Saudi Air Strikes and Public Opinion

As Yemen swirls into a humanitarian disaster, Saudi Arabia seems ambivalent about how to proceed. Earlier this week, they declared an end to their air strikes and seemed to yield to the Obama administration’s stated preference for a negotiated solution. Yesterday, they gave their operation a new name and seemed to endorse the idea of air strikes again.

The problem, of course, for any air battle involves the limited number of stationery targets for the planes to strike. In a dirt poor country like Yemen, the infrastructure is creaky at best and, in most cases, non-existent. So without any ground forces to mop up after air operations, the insurgent forces can simply stay indoors or otherwise limit the ability of fast flying jets to find anything worthwhile.

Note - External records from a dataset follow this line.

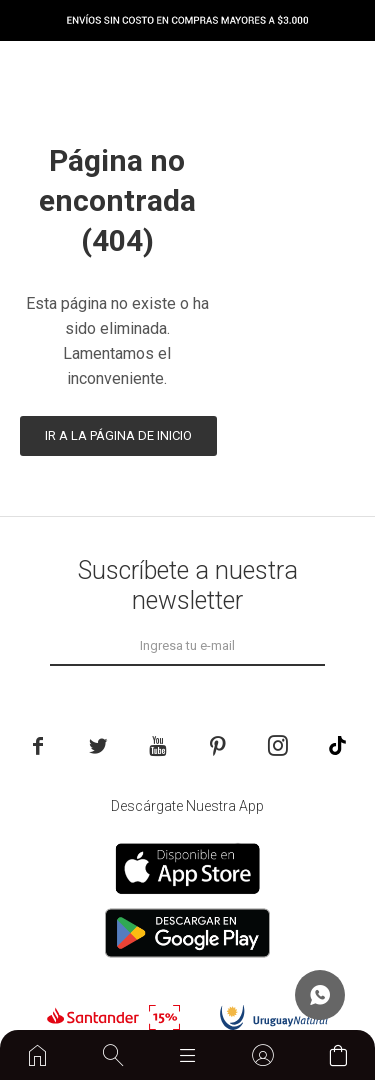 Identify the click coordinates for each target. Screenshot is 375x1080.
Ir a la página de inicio (118, 435)
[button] (112, 1055) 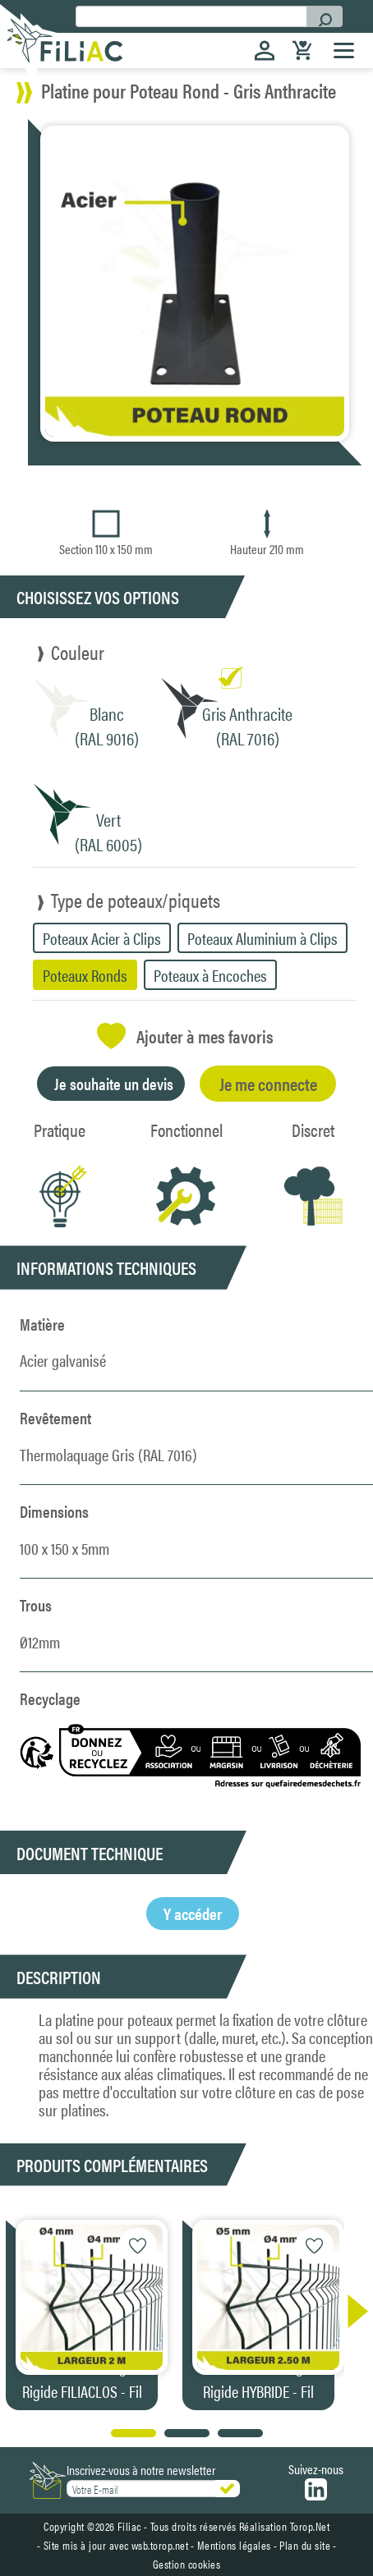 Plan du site (304, 2545)
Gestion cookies (187, 2563)
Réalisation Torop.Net (284, 2526)
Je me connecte (268, 1083)
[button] (349, 2311)
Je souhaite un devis (113, 1083)
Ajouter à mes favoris (185, 1036)
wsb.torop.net (160, 2545)
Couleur (77, 652)
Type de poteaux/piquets (135, 900)
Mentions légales (234, 2545)
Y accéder (192, 1913)
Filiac (129, 2526) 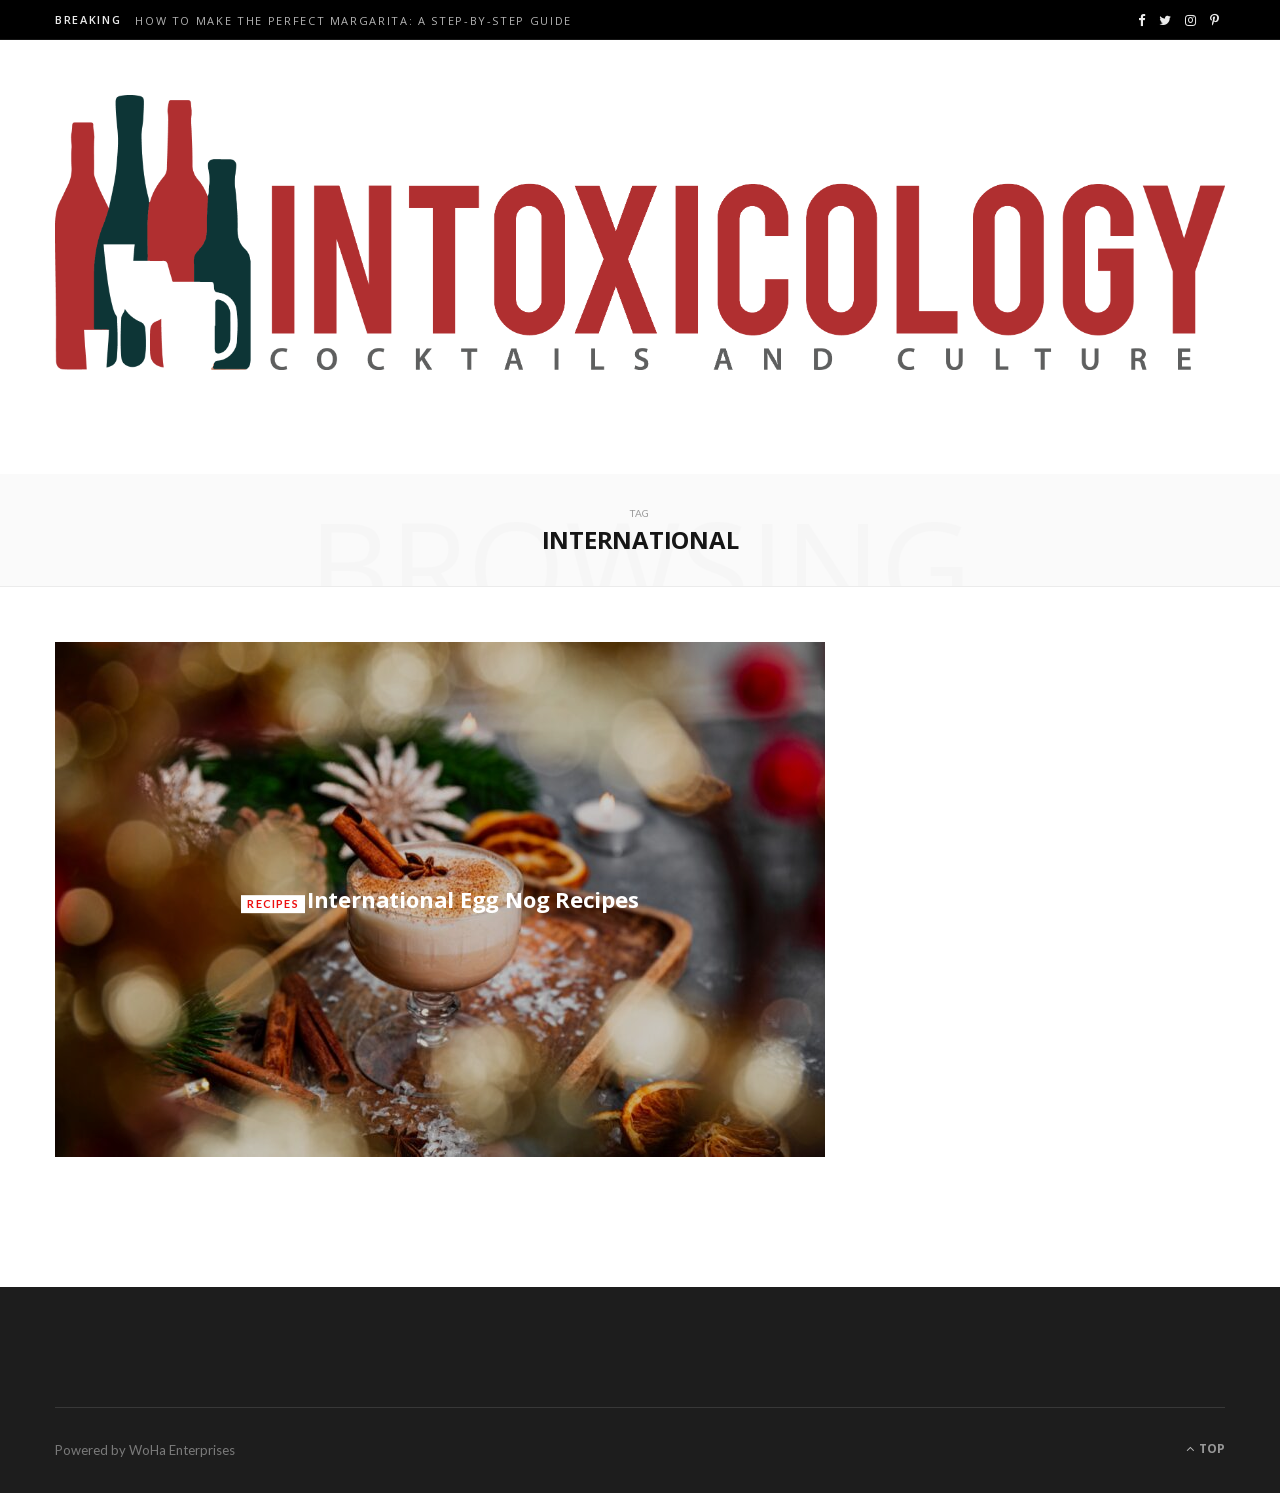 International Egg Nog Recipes (473, 899)
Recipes (272, 903)
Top (1205, 1448)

The United States is facing similar limitations against ISIS, and the majority of its sorties come back without having dropped their bombs.

The United States is facing similar limitations against ISIS, and the majority of its sorties come back without having dropped their bombs.

Moreover, a sense of pan-Arab nationalism remains in the region, and the pain Saudis are inflicting on innocent Arab civilians may have played into the short-lived ceasefire. Arabs fighting Arabs is more difficult to justify than Arabs against Iran. And the limited effectiveness of the strikes in any case must be factored into the public relations war.

How the turmoil in Yemen plays out remains to be seen, but this inconsequential country may cause the entire region to explode, not the intended result for the Saudis or the United States.